▶ **Task**: Write down the lines exactly as they appear, from the one that contains "мясные, рыбные, овощные или многокомпонентные" through the final line of the records, so that both ends are kept and no pictures come along.

(Dataset excerpts)
"""

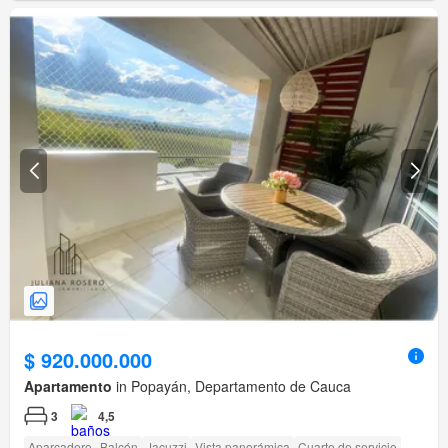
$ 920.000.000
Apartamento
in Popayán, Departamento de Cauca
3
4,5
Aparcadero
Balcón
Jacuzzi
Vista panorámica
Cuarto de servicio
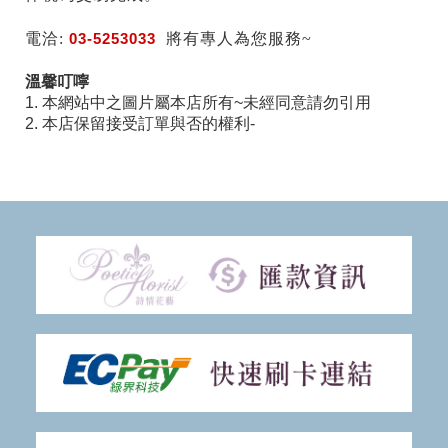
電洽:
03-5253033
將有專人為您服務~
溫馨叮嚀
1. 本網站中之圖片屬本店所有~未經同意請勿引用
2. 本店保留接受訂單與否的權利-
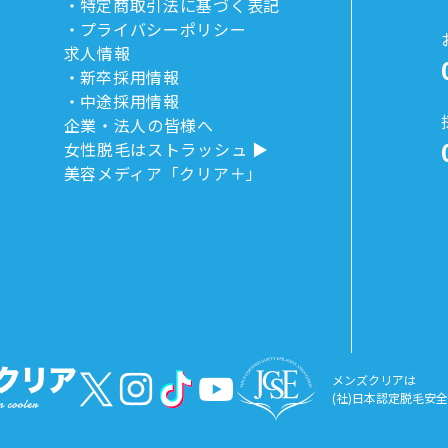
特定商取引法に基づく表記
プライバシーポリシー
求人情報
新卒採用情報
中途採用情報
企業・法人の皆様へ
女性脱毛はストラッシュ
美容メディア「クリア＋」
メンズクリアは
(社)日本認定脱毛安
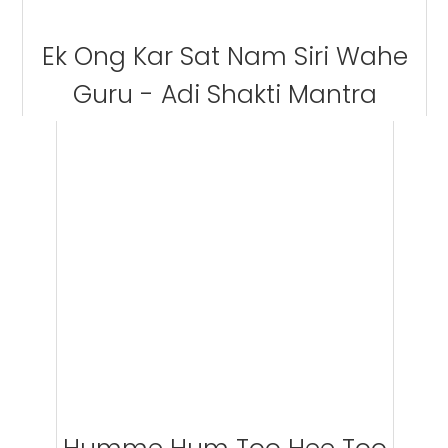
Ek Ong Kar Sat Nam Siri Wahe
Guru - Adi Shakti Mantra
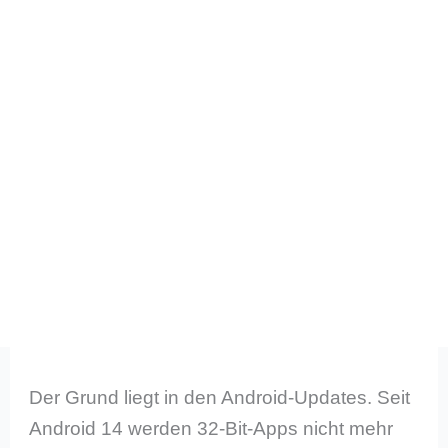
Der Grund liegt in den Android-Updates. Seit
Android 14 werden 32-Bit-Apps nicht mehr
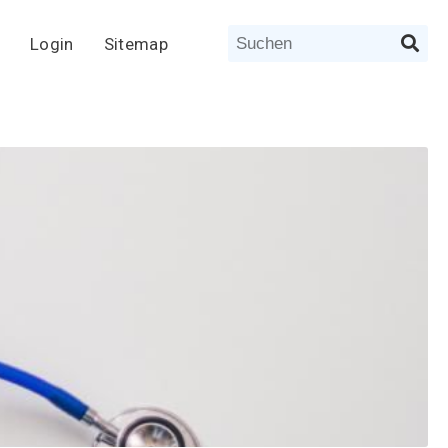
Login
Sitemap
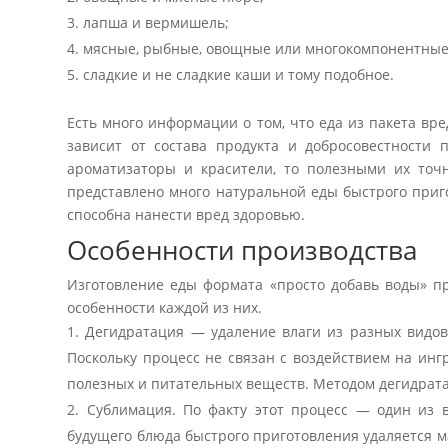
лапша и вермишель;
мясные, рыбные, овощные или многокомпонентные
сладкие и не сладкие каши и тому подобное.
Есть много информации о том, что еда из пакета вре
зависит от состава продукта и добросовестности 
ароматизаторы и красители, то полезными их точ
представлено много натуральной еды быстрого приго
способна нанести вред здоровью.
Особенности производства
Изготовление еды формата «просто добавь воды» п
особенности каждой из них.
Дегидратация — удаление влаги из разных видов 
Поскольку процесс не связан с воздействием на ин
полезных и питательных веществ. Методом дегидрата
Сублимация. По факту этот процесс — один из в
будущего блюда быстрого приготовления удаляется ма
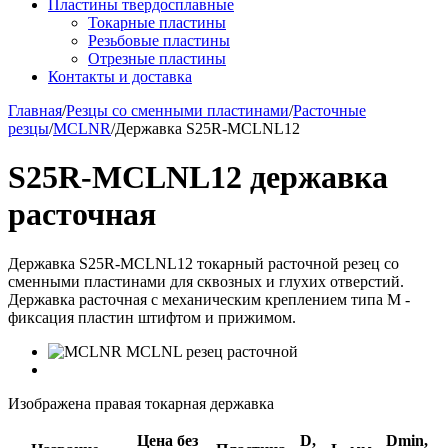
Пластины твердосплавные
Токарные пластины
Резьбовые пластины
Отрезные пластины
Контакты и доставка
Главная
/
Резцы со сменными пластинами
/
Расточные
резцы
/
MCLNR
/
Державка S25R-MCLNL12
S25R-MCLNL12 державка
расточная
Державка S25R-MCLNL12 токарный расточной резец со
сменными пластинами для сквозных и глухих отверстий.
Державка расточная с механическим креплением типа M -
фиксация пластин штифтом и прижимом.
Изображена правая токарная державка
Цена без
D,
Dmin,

"""

▶ **Answer to the problem**:
мясные, рыбные, овощные или многокомпонентные
сладкие и не сладкие каши и тому подобное.
Есть много информации о том, что еда из пакета вре
зависит от состава продукта и добросовестности 
ароматизаторы и красители, то полезными их точ
представлено много натуральной еды быстрого приго
способна нанести вред здоровью.
Особенности производства
Изготовление еды формата «просто добавь воды» п
особенности каждой из них.
Дегидратация — удаление влаги из разных видов 
Поскольку процесс не связан с воздействием на ин
полезных и питательных веществ. Методом дегидрата
Сублимация. По факту этот процесс — один из в
будущего блюда быстрого приготовления удаляется ма
Пластины твердосплавные
Токарные пластины
Резьбовые пластины
Отрезные пластины
Контакты и доставка
Главная
/
Резцы со сменными пластинами
/
Расточные
резцы
/
MCLNR
/
Державка S25R-MCLNL12
S25R-MCLNL12 державка
расточная
Державка S25R-MCLNL12 токарный расточной резец со
сменными пластинами для сквозных и глухих отверстий.
Державка расточная с механическим креплением типа M -
фиксация пластин штифтом и прижимом.
Изображена правая токарная державка
Цена без
D,
Dmin,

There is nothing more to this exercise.